The calculation formula is:
Algorithm description
1. the core of the algorithm is the calculation of P (ci|w), where W is a test sample, Ci is a certain classification, that is, the probability of calculating w belongs to CI, which probability is large, which Ci belongsto; The calculation formula is:
2. P (w) is a fixed value for a test sample, so it is not considered here, just consider the denominator. (Code 72, line 73)
3. P (Ci) represents the probability of a classification in a test sample, which can also be obtained directly. (That is, pabusive in the code)

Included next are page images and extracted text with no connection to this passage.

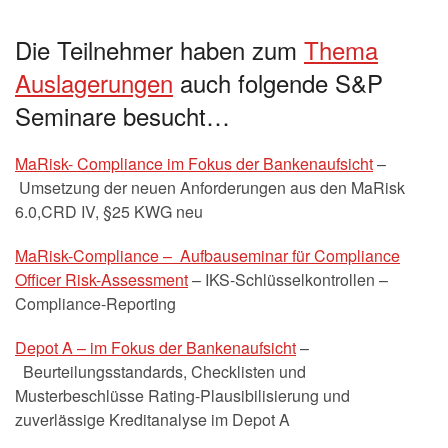
Die Teilnehmer haben zum
Thema
Auslagerungen
auch folgende S&P
Seminare besucht…
MaRisk- Compliance im Fokus der Bankenaufsicht
–
Umsetzung der neuen Anforderungen aus den MaRisk
6.0,CRD IV, §25 KWG neu
MaRisk-Compliance – Aufbauseminar für Compliance
Officer Risk-Assessment
– IKS-Schlüsselkontrollen –
Compliance-Reporting
Depot A – im Fokus der Bankenaufsicht
–
Beurteilungsstandards, Checklisten und
Musterbeschlüsse Rating-Plausibilisierung und
zuverlässige Kreditanalyse im Depot A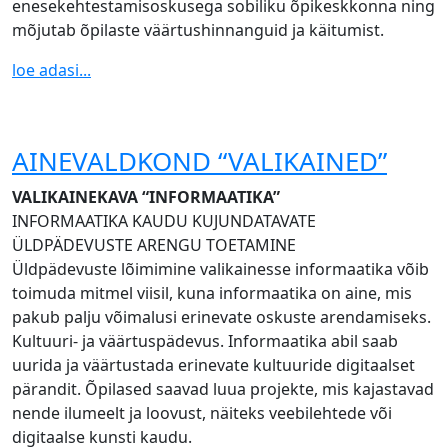
enesekehtestamisoskusega sobiliku õpikeskkonna ning
mõjutab õpilaste väärtushinnanguid ja käitumist.
loe adasi...
AINEVALDKOND “VALIKAINED”
VALIKAINEKAVA “INFORMAATIKA”
INFORMAATIKA KAUDU KUJUNDATAVATE
ÜLDPÄDEVUSTE ARENGU TOETAMINE
Üldpädevuste lõimimine valikainesse informaatika võib
toimuda mitmel viisil, kuna informaatika on aine, mis
pakub palju võimalusi erinevate oskuste arendamiseks.
Kultuuri- ja väärtuspädevus. Informaatika abil saab
uurida ja väärtustada erinevate kultuuride digitaalset
pärandit. Õpilased saavad luua projekte, mis kajastavad
nende ilumeelt ja loovust, näiteks veebilehtede või
digitaalse kunsti kaudu.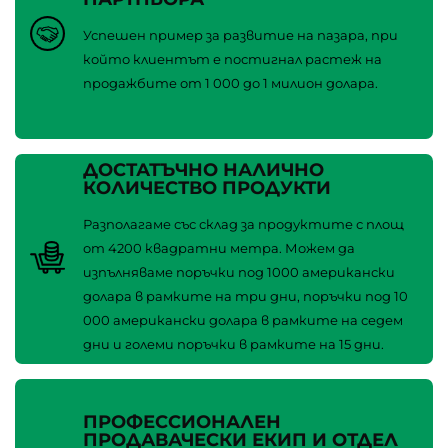
Успешен пример за развитие на пазара, при
който клиентът е постигнал растеж на
продажбите от 1 000 до 1 милион долара.
ДОСТАТЪЧНО НАЛИЧНО
КОЛИЧЕСТВО ПРОДУКТИ
Разполагаме със склад за продуктите с площ
от 4200 квадратни метра. Можем да
изпълняваме поръчки под 1000 американски
долара в рамките на три дни, поръчки под 10
000 американски долара в рамките на седем
дни и големи поръчки в рамките на 15 дни.
ПРОФЕССИОНАЛЕН
ПРОДАВАЧЕСКИ ЕКИП И ОТДЕЛ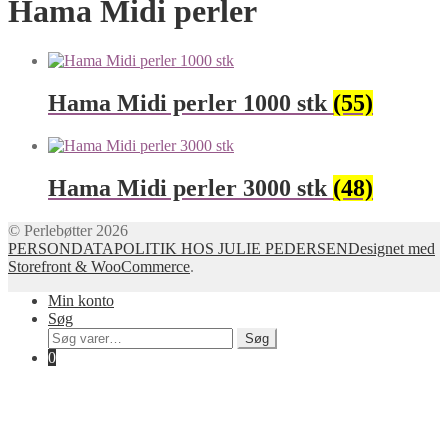
Hama Midi perler
Hama Midi perler 1000 stk
(55)
Hama Midi perler 3000 stk
(48)
© Perlebøtter 2026
PERSONDATAPOLITIK HOS JULIE PEDERSEN
Designet med
Storefront & WooCommerce
.
Min konto
Søg
Søg
Søg
efter:
0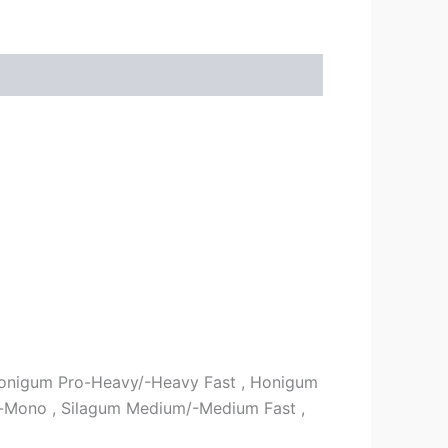
 Honigum Pro-Heavy/-Heavy Fast , Honigum
m-Mono , Silagum Medium/-Medium Fast ,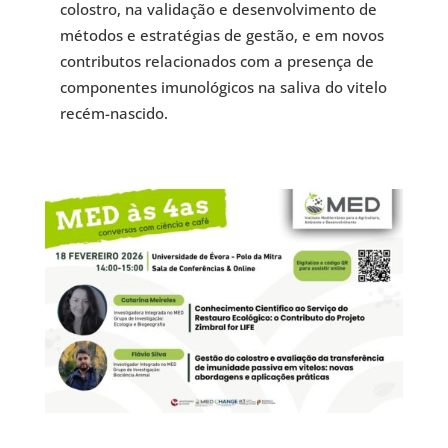
colostro, na validação e desenvolvimento de
métodos e estratégias de gestão, e em novos
contributos relacionados com a presença de
componentes imunológicos na saliva do vitelo
recém-nascido.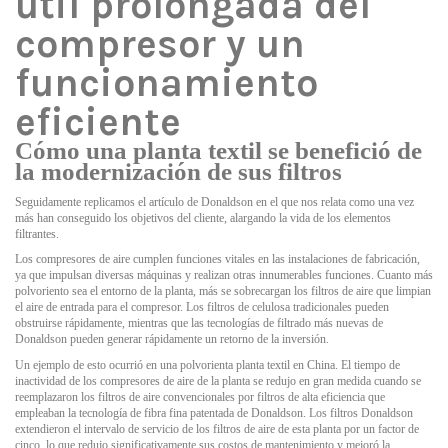
útil prolongada del
compresor y un
funcionamiento
eficiente
Cómo una planta textil se benefició de
la modernización de sus filtros
Seguidamente replicamos el artículo de Donaldson en el que nos relata como una vez
más han conseguido los objetivos del cliente, alargando la vida de los elementos
filtrantes.
Los compresores de aire cumplen funciones vitales en las instalaciones de fabricación,
ya que impulsan diversas máquinas y realizan otras innumerables funciones. Cuanto más
polvoriento sea el entorno de la planta, más se sobrecargan los filtros de aire que limpian
el aire de entrada para el compresor. Los filtros de celulosa tradicionales pueden
obstruirse rápidamente, mientras que las tecnologías de filtrado más nuevas de
Donaldson pueden generar rápidamente un retorno de la inversión.
Un ejemplo de esto ocurrió en una polvorienta planta textil en China. El tiempo de
inactividad de los compresores de aire de la planta se redujo en gran medida cuando se
reemplazaron los filtros de aire convencionales por filtros de alta eficiencia que
empleaban la tecnología de fibra fina patentada de Donaldson. Los filtros Donaldson
extendieron el intervalo de servicio de los filtros de aire de esta planta por un factor de
cinco, lo que redujo significativamente sus costos de mantenimiento y mejoró la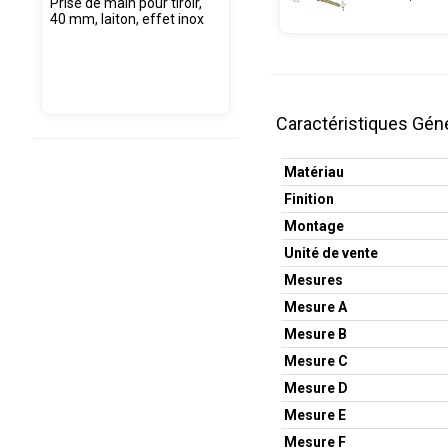
Prise de main pour tiroir,
40 mm, laiton, effet inox
Caractéristiques Gén
Matériau
Finition
Montage
Unité de vente
Mesures
Mesure A
Mesure B
Mesure C
Mesure D
Mesure E
Mesure F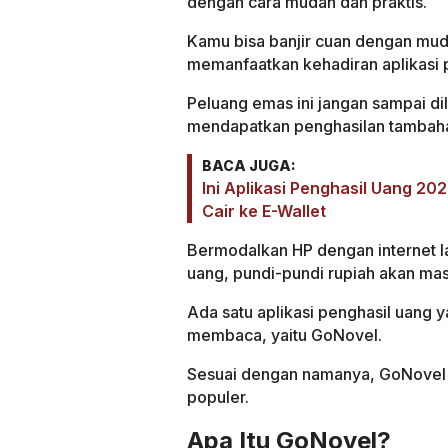
dengan cara mudah dan praktis.
Kamu bisa banjir cuan dengan mud
memanfaatkan kehadiran aplikasi 
Peluang emas ini jangan sampai di
mendapatkan penghasilan tambaha
BACA JUGA:
Ini Aplikasi Penghasil Uang 2
Cair ke E-Wallet
Bermodalkan HP dengan internet l
uang, pundi-pundi rupiah akan m
Ada satu aplikasi penghasil uang 
membaca, yaitu GoNovel.
Sesuai dengan namanya, GoNovel
populer.
Apa Itu GoNovel?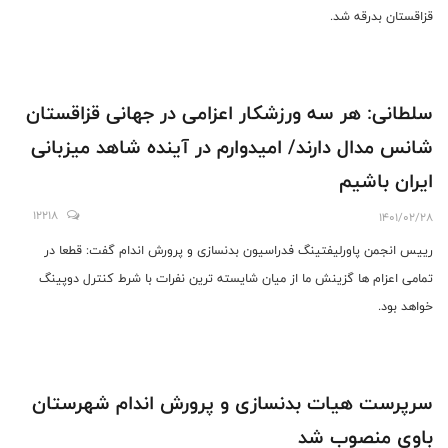
قزاقستان بدرقه شد.
سلطانی: هر سه ورزشکار اعزامی در جهانی قزاقستان
شانس مدال دارند/ امیدوارم در آینده شاهد میزبانی
ایران باشیم
12218
1401/02/28
رییس انجمن پاورلیفتینگ فدراسیون بدنسازی و پرورش اندام گفت: قطعا در
تمامی اعزام ها گزینش ما از میان شایسته ترین نفرات با شرط کنترل دوپینگ
خواهد بود.
سرپرست هیات بدنسازی و پرورش اندام شهرستان
باوی منصوب شد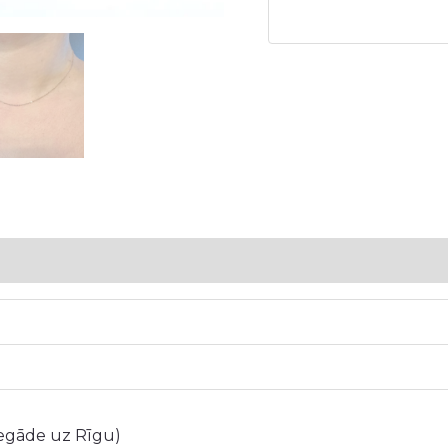
5
iegāde uz Rīgu)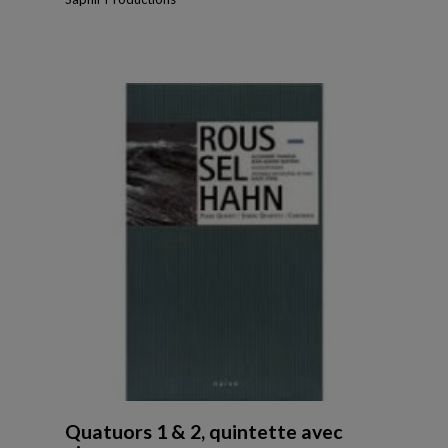
Quatuors 1 & 2, quintette avec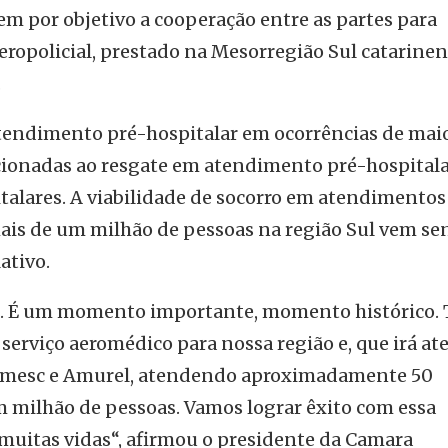
em por objetivo a cooperação entre as partes para
ropolicial, prestado na Mesorregião Sul catarinen
.
 atendimento pré-hospitalar em ocorrências de mai
cionadas ao resgate em atendimento pré-hospitala
italares. A viabilidade de socorro em atendimentos
ais de um milhão de pessoas na região Sul vem se
ativo.
ção. É um momento importante, momento histórico.
 serviço aeromédico para nossa região e, que irá at
 Amesc e Amurel, atendendo aproximadamente 50
 milhão de pessoas. Vamos lograr êxito com essa
 muitas vidas“, afirmou o presidente da Camara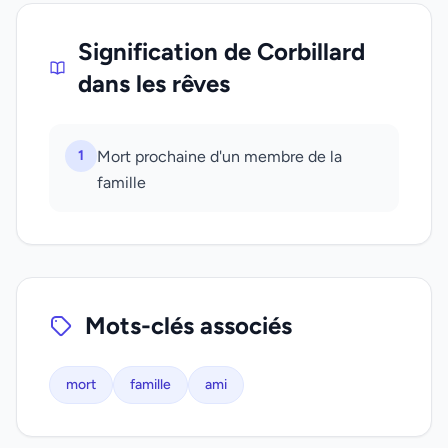
Signification de Corbillard
dans les rêves
1
Mort prochaine d'un membre de la
famille
Mots-clés associés
mort
famille
ami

4. P (w| Ci) In this article refers to a document, which consists of each word W0, W1, W2 ... Composition, W0, W1, W2 ... Are independent of each other, so the following formula is established:
5. If every time a test document W comes in, split it into W0, W1, W2. Again to calculate P (w0| Ci), P (w1| Ci), P (w2| CI) ..., it will greatly reduce the efficiency, so should be in the training phase of all occurrences of the word Wj the probability of each Ci P (wj| Ci) is calculated, and can be used directly when testing.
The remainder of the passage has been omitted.